WHAT THE TASK REQUIRES
As the answer, give a copy of each line below that includes the word "track".
——————————
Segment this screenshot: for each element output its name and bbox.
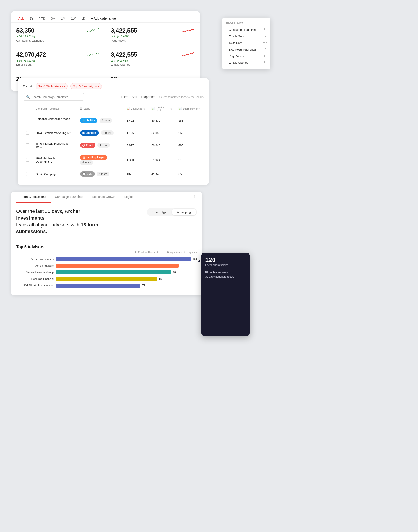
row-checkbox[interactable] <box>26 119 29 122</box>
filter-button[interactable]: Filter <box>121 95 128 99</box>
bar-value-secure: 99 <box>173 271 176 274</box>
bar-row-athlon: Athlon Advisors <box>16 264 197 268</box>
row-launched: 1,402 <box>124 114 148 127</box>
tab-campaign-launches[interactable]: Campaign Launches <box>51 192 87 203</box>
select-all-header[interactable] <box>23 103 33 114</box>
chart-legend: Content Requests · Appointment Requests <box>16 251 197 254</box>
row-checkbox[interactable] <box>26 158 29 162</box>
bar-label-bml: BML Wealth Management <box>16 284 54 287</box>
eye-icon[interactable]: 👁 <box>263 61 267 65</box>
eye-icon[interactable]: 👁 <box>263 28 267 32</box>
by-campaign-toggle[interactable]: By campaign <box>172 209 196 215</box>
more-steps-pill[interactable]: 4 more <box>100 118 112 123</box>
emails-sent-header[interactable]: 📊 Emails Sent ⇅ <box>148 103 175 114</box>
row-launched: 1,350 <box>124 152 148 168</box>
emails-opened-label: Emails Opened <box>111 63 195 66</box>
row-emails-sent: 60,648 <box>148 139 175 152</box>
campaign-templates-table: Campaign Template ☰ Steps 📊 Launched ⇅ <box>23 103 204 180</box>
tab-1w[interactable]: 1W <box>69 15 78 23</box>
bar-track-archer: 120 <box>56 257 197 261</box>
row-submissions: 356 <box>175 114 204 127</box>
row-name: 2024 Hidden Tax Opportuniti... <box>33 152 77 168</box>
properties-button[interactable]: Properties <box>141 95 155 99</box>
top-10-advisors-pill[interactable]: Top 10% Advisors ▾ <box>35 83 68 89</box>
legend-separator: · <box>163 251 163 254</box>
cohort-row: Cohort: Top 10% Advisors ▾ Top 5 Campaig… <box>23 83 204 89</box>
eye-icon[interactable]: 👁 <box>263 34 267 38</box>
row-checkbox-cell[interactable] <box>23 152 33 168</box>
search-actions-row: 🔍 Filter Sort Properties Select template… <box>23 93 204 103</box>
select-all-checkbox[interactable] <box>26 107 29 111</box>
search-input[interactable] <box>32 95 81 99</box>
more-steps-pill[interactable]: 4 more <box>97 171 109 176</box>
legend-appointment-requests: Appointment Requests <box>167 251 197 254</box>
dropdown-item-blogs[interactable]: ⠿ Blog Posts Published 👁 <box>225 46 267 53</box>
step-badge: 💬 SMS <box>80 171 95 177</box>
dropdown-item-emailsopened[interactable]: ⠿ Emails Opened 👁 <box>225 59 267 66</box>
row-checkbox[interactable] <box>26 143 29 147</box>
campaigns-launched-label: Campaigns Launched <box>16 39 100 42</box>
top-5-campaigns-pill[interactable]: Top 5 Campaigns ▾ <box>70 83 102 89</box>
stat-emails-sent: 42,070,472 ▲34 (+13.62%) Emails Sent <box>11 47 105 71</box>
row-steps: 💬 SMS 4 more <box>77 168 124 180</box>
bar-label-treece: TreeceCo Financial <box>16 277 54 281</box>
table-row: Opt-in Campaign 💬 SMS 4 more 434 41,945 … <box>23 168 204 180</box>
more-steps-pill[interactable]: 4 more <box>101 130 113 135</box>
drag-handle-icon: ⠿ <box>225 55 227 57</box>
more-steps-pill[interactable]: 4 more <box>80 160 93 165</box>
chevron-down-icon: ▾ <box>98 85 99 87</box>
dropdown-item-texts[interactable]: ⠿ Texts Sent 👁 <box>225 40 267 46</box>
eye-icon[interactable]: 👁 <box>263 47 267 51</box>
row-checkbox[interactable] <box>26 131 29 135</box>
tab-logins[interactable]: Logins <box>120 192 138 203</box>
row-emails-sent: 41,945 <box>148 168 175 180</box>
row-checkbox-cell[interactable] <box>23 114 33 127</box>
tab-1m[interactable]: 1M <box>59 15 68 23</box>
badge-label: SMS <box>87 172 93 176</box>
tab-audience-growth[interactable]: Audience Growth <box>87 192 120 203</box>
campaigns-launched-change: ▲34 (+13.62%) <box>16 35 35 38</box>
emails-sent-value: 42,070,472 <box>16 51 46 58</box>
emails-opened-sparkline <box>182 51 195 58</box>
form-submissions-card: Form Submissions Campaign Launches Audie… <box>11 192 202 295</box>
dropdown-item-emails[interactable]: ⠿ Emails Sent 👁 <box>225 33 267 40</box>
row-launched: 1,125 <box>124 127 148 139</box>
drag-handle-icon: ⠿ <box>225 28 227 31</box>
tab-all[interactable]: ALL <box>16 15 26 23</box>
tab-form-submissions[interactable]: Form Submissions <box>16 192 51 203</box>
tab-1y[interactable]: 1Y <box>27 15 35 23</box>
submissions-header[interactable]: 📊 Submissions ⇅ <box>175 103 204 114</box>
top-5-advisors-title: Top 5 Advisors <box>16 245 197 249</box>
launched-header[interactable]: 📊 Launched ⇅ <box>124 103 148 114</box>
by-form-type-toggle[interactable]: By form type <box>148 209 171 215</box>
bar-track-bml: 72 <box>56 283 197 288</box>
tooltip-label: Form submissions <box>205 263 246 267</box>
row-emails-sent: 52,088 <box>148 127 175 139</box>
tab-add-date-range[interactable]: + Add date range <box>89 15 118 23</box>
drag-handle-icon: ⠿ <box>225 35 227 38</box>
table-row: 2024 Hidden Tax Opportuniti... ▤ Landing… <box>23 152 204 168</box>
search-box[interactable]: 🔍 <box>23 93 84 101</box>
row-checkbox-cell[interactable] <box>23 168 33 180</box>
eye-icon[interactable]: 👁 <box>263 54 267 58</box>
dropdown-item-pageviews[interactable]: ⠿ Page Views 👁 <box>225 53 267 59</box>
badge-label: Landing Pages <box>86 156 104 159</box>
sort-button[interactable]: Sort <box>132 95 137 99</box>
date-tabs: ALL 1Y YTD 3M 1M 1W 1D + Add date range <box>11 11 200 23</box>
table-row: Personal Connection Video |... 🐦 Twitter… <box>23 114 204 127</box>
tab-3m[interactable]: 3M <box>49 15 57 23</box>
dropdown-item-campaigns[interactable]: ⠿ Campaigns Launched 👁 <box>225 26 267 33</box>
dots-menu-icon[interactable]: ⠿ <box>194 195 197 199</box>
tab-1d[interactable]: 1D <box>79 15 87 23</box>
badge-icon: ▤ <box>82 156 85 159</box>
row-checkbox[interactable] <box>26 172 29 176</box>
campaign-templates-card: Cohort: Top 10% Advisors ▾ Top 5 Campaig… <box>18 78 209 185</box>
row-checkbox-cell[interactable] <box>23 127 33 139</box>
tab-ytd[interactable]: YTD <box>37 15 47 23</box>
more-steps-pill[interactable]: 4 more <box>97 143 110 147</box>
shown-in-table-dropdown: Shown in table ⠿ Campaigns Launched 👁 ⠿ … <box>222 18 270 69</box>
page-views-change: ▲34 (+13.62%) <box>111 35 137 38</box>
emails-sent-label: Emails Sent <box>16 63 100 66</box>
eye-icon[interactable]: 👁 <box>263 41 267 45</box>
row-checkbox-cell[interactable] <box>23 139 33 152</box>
——————————
ANSWER SECTION
bar-track-archer: 120 <box>56 257 197 261</box>
bar-track-bml: 72 <box>56 283 197 288</box>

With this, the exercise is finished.